As the applicant pointed out, s 170MU(3) creates a reverse onus and the taking of protected industrial action may be wholly or partly the reason for the injury or altered position of the employee in his or her employment. Nevertheless, subpara (c) of s 170MU(2) provides that the proscription in s 170MU(1) does not apply where the action taken by the employer, which is the subject of complaint, is itself protected. As I have noted earlier, the lockout is protected action.
36 It is submitted by the applicant that the breach of s 170MU occurred prior to the lockout, that is to say when the stand-down occurred on 16 December 1999. However, the stand-down came to an end when the lockout became operative.
37 Relief was sought in relation to s 178(1) of the Act, which provides:
Subject to section 182, where an organisation or person bound by an award, on order of the Commission or a certified agreement breaches a term of the award, order or agreement, a penalty may be imposed by the Court or, except in the case of a breach of a bans clause, by a court of competent jurisdiction."
The applicant submitted that at the time the stand-downs occurred there was sufficient work upon which the employees could usefully have been employed. Assuming that that submission is correct, s 178 provides for the imposition of a penalty and does not entitle the applicant to the urgent interlocutory relief it seeks today.
38 For the reasons which I have given I am not satisfied that there is a serious question to be tried on the issue of whether the respondent should cease continuing to stand-down the employees from their employment having regard to the lockout which has occurred. I am also not satisfied that there is a serious question to be tried that the respondent is obliged to cease from refusing to pay the employees their holiday pay for their annual leave.
39 However, as I have explained, I am satisfied there is a serious question to be tried on the issue of the validity of the lockout notice. I am satisfied that the balance of convenience is in favour of the grant of interlocutory relief sought by the applicant in this respect. It is not being put that a restraint on acting on the lockout notice will cause the respondent significant harm. In particular there is no evidence that it has shut down the plant. Although the respondent submitted that interlocutory relief in the terms sought would be in the nature of a mandatory interlocutory injunction which the court, according to accepted principles, should be reluctant to make: Businessworld Computers Pty Ltd v Australian Telecommunications Commission (1988) 82 ALR 499 at 503, I do not consider that an injunction restraining the respondent from giving effect to the lockout notice dated 20 December 1999 falls into the category of the type of injunction the courts should be reluctant to grant.

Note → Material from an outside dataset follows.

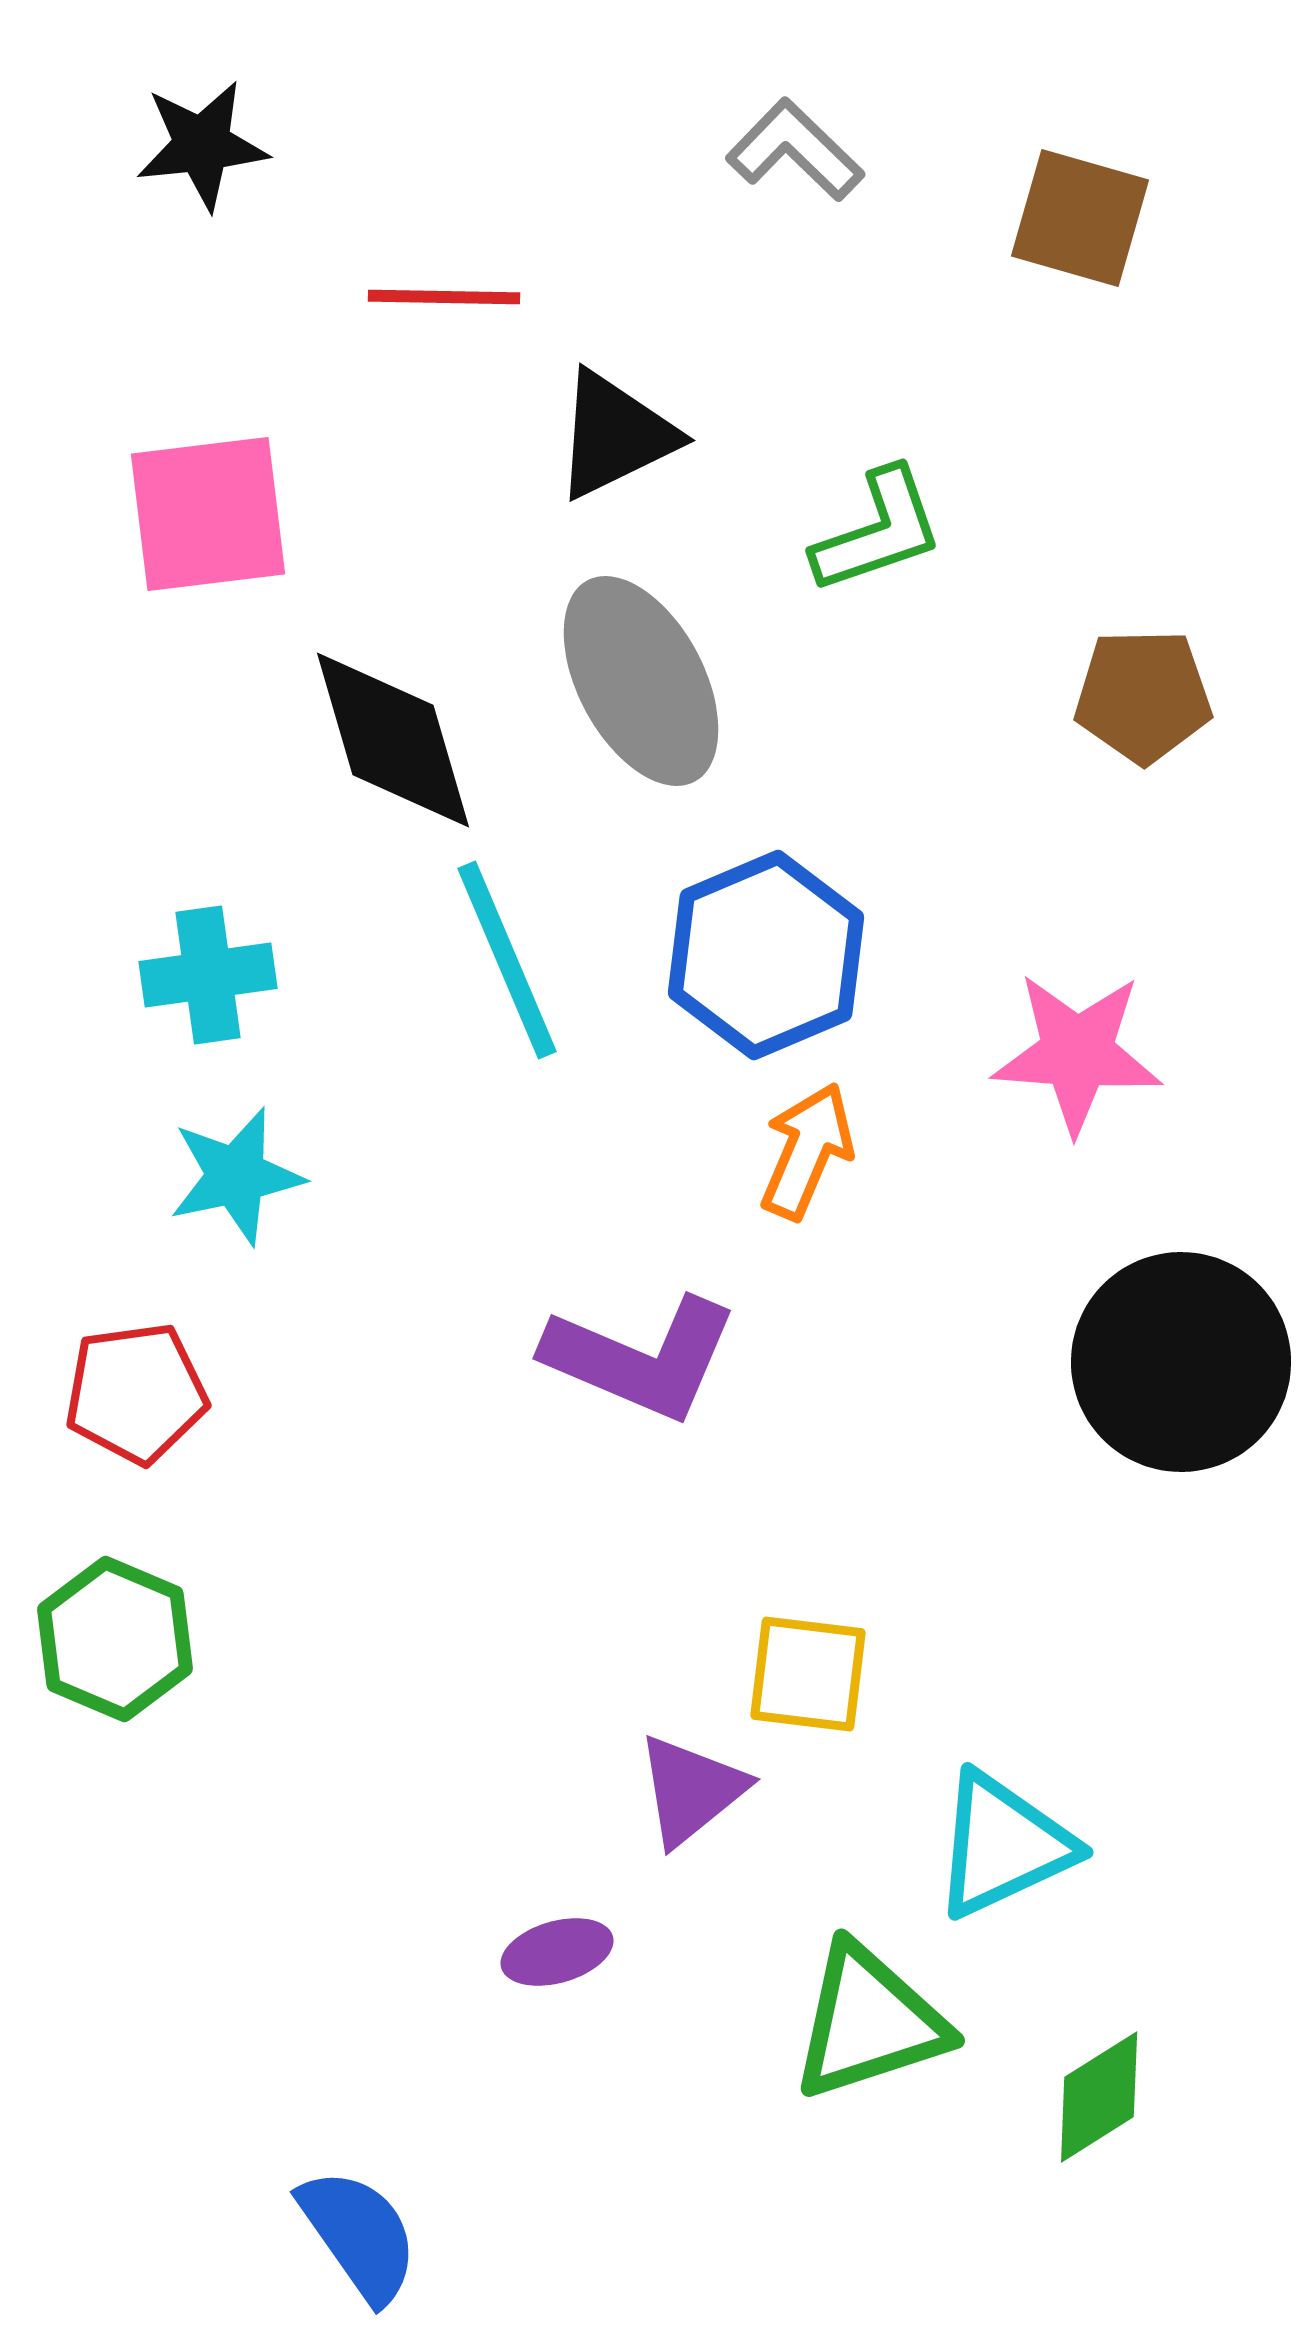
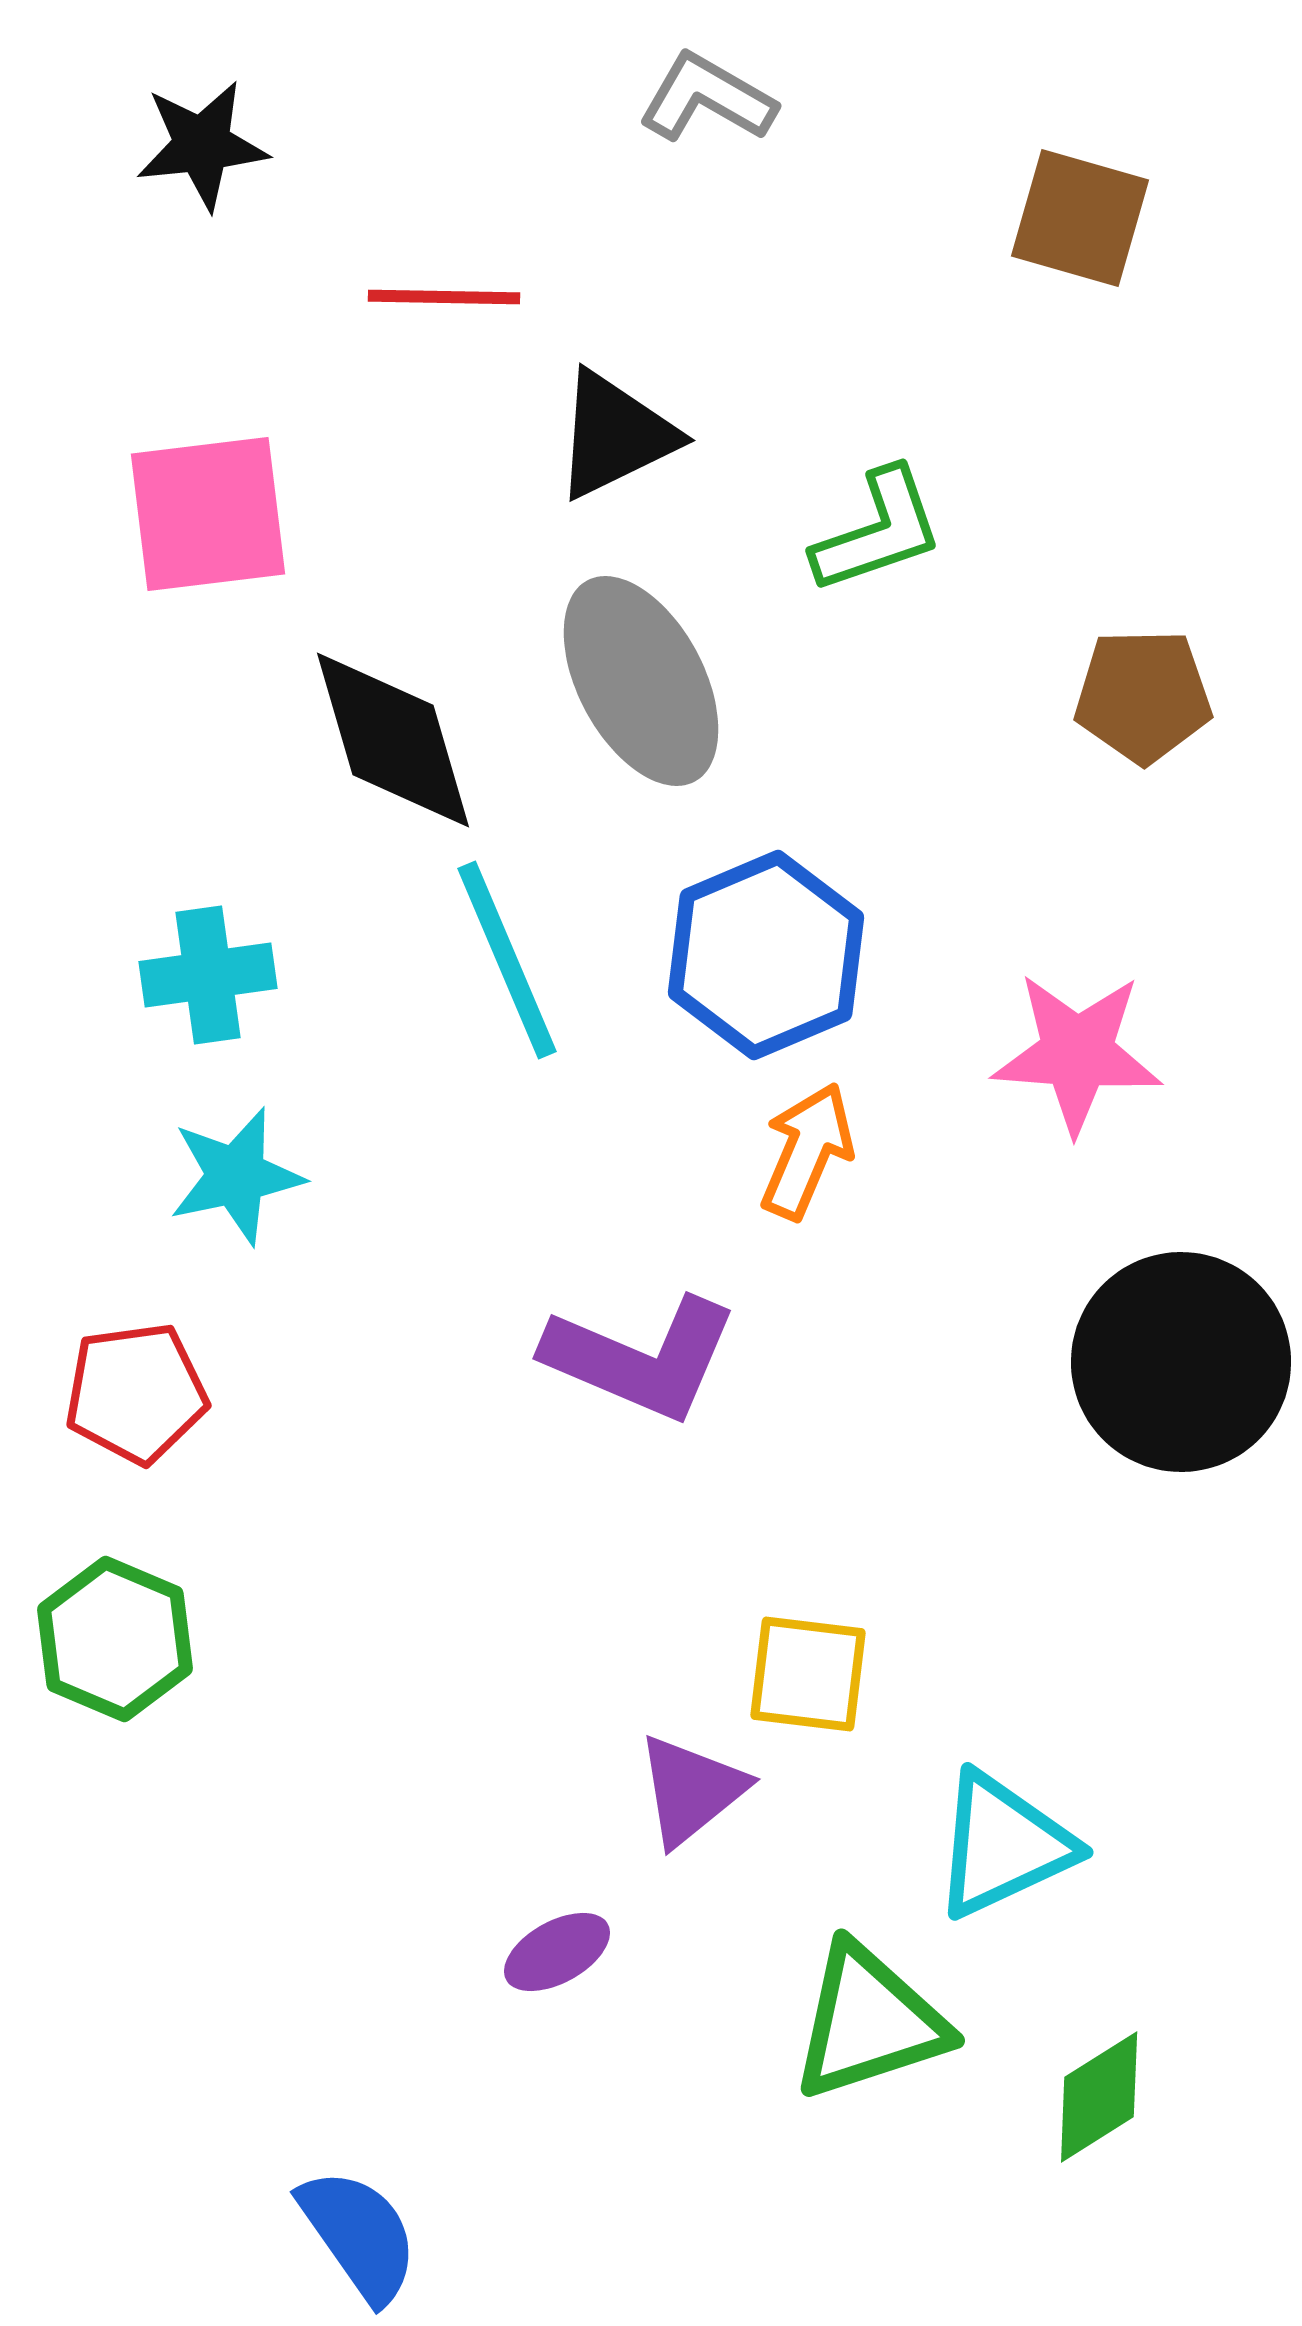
gray L-shape: moved 88 px left, 52 px up; rotated 14 degrees counterclockwise
purple ellipse: rotated 13 degrees counterclockwise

40 A draft of proposed orders was submitted to me in the course of argument by Mr Green. As is apparent from the reasons to which I've already referred, I do not consider that relief should run in terms of pars 1(a), 2 and 3 of that draft. It seems to me, subject to what counsel may say consistently with my reasons, that upon the usual undertaking as to damages being given the order of the court should be that until the hearing and determination of the proceeding or further order the respondent be restrained, whether by itself, its servants or agents or otherwise howsoever, from giving effect to the notice of intention to lock out its employees dated 20 December 1999, a copy of which notice is exhibit BON12 to the affidavit of Bernadette O'Neill sworn 21 December 1999.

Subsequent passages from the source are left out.